I'm trying to do a direct proof to show that Michael line is normal. Michael line is the topological space of $\mathbb{R}$ with the topology $\tau*=\{U \cup B : U \in \tau, B \subseteq \mathbb{R} - \mathbb{Q} \}$ Where $\tau$ Is the usual topology
Now let $F, K \subseteq \mathbb{R}$ be disjoint closed sets and we contruct for each $x \in F$ the sets $A_{x}$ as follows: if $x\notin \mathbb{Q}$ then $A_{x} = \{x\}$ Otherwise, since $F, K $ are disjoint then $F \subseteq \mathbb{R} - K$ and as $K$ is closed then, there exists $W \in \tau, B\subseteq \mathbb{R}-\mathbb{Q} $ such that $\mathbb{R} - K = W \cup B$ and as $x \in \mathbb{Q}$ It follows $x \in W$ and then $\exists \delta_{x} >0$ such that $B(x; \delta_{x}) \subseteq W$ in this case we choose $A_{x} = B(x; \delta_{x})$ obseve that every $A_{x}$ is open
Similarly we contruct for each $k \in K$ open sets $B_{k}$ as we did with every $A_{x}$
My claim is that $U = \bigcup_{x \in F} A_{x}, V = \bigcup_{k \in K} B_{k} \in \tau*$ are disjoint, I would appreciate any hint for that because I tried contradiction but didn't know how to continue the case in wich I have some $w \in B(x; \delta_{x}) \cap B(k; \delta_{k})$ with $x \in F, k \in K$
I suggest taking a slightly different approach.

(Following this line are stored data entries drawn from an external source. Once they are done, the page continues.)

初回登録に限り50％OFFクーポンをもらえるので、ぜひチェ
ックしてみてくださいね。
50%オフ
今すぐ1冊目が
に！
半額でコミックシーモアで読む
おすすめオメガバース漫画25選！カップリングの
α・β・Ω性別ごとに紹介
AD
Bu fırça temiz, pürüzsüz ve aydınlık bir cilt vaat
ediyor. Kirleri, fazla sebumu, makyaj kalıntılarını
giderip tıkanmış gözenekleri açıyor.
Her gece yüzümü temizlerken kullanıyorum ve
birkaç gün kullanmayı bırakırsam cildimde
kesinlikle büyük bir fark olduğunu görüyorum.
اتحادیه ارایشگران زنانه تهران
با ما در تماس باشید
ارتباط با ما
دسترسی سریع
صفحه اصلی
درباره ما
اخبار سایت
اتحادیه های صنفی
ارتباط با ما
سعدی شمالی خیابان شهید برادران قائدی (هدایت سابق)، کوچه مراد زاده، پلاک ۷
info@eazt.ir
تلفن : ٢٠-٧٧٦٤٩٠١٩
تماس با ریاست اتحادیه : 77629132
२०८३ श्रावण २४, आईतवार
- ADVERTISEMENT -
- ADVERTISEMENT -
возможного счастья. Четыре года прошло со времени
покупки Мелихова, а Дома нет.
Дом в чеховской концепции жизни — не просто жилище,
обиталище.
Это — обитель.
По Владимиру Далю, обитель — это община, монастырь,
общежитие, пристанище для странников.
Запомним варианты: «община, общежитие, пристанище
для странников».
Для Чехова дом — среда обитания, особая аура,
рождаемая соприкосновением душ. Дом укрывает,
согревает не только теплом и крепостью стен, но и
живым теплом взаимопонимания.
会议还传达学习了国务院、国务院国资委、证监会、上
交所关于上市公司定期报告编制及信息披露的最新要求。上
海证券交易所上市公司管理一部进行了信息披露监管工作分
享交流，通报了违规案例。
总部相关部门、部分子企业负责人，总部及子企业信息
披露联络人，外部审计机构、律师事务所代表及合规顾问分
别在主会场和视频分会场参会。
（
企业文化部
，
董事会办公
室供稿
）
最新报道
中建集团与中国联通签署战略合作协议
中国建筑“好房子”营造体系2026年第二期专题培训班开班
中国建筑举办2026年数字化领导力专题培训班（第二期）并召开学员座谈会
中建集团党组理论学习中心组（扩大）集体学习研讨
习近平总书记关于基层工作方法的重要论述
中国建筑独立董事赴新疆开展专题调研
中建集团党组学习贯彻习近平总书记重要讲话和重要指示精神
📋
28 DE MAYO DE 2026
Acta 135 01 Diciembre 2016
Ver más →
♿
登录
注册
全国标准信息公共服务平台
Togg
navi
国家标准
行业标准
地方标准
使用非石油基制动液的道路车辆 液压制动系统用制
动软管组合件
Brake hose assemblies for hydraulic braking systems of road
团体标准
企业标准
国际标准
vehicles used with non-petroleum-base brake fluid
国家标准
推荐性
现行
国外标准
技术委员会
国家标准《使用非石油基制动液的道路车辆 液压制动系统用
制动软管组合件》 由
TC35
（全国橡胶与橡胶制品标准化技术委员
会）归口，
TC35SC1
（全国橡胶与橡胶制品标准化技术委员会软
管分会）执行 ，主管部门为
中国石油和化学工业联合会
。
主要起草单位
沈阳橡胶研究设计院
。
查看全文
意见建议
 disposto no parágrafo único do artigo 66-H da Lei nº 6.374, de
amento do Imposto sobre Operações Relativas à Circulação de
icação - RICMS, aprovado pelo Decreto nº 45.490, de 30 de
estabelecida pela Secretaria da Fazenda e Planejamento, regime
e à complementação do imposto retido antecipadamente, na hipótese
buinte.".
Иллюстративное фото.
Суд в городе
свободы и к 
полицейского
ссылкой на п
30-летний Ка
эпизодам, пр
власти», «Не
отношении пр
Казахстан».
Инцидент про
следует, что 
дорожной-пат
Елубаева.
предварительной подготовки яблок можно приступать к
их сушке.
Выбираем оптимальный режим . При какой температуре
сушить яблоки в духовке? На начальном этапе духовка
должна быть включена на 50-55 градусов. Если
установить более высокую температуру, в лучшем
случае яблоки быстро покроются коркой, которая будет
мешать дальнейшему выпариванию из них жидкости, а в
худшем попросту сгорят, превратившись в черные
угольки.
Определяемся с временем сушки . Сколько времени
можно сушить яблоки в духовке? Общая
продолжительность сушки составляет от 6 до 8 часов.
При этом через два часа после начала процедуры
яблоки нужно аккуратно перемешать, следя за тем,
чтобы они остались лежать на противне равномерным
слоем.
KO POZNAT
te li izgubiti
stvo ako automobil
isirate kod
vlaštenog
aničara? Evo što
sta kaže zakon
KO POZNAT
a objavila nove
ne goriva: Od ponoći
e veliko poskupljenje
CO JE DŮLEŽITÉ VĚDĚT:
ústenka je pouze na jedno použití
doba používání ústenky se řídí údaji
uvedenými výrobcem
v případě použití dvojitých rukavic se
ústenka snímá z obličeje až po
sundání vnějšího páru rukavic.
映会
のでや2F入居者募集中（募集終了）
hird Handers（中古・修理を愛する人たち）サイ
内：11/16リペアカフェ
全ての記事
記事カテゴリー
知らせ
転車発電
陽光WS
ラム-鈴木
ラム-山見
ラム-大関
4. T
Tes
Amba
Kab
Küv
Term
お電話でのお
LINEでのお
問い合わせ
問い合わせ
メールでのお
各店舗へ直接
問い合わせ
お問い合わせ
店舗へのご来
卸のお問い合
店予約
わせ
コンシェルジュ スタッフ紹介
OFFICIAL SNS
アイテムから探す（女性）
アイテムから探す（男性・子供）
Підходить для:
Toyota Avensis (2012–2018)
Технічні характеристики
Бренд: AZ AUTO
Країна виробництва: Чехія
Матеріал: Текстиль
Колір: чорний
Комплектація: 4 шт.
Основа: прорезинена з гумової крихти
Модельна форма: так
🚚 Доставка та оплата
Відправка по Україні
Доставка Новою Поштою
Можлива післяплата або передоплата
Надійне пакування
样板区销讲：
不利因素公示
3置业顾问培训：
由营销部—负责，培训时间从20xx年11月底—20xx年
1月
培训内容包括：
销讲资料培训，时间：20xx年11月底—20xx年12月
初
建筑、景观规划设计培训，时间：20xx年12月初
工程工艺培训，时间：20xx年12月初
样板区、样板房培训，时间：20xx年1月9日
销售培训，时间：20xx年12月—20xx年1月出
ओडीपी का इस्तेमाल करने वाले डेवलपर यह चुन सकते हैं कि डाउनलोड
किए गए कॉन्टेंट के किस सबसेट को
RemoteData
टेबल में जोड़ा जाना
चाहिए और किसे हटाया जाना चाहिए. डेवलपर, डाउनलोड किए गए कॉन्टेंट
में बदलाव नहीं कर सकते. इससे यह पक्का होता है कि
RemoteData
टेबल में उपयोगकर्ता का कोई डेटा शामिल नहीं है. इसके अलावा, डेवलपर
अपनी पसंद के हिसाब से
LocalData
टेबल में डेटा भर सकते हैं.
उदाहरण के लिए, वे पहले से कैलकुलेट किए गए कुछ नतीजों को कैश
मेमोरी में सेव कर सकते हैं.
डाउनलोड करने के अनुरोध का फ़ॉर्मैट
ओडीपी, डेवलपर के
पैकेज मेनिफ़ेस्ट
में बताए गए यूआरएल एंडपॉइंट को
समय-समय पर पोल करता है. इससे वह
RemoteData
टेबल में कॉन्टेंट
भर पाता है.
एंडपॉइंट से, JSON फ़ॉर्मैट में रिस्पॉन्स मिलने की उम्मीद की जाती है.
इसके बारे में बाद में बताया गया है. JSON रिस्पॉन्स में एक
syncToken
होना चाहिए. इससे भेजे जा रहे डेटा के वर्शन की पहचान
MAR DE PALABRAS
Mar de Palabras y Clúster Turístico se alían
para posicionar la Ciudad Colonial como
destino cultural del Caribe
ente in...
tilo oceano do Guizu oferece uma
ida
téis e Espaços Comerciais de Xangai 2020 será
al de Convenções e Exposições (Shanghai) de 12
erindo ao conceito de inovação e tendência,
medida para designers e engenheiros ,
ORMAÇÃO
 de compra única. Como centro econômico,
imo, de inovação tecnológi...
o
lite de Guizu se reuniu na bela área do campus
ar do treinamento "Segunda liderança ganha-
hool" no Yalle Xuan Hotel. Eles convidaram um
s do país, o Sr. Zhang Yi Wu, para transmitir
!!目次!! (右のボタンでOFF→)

Let $F_0=F\cap\Bbb Q$ and $K_0=K\cap\Bbb Q$. Then $F_0$ and $K_0$ are closed in the topology that $\Bbb Q$ inherits from the Michael line, but that is simply its usual topology, so $F_0$ and $Q_0$ are disjoint closed sets in the metric space $\Bbb Q$. Thus, they have disjoint open nbhds $U_0$ and $V_0$ in $\Bbb Q$. For each $x\in F_0$ there is an $\epsilon_x>0$ such that $B_{\Bbb Q}(x,\epsilon_x)\subseteq U_0$ and $B_{\Bbb R}(x,\epsilon_x)\cap K=\varnothing$, where $B_{\Bbb R}$ denotes a ball in the usual metric on $\Bbb R$. Similarly, for each $x\in K_0$ there is an $\epsilon_x>0$ such that $B_{\Bbb Q}(x,\epsilon_x)\subseteq V_0$ and $B_{\Bbb R}(x,\epsilon_x)\cap F=\varnothing$. Let $U_1=\bigcup_{x\in F_0}B_{\Bbb R}(x,\epsilon_x)$ and $V_1=\bigcup_{x\in K_0}B_{\Bbb R}(x,\epsilon_x)$; clearly $U_1$ and $V_1$ are open in the Michael line, $U_1\cap V_1=\varnothing$, $F_0\subseteq U_1$, and $K_0\subseteq V_1$. Moreover, $U_1\cap K=V_1\cap F=\varnothing$, so $U=U_1\cup(F\setminus\Bbb Q)$ and $V=V_1\cup(K\setminus\Bbb Q)$ are disjoint open nbhds of $F$ and $K$ in the Michael line.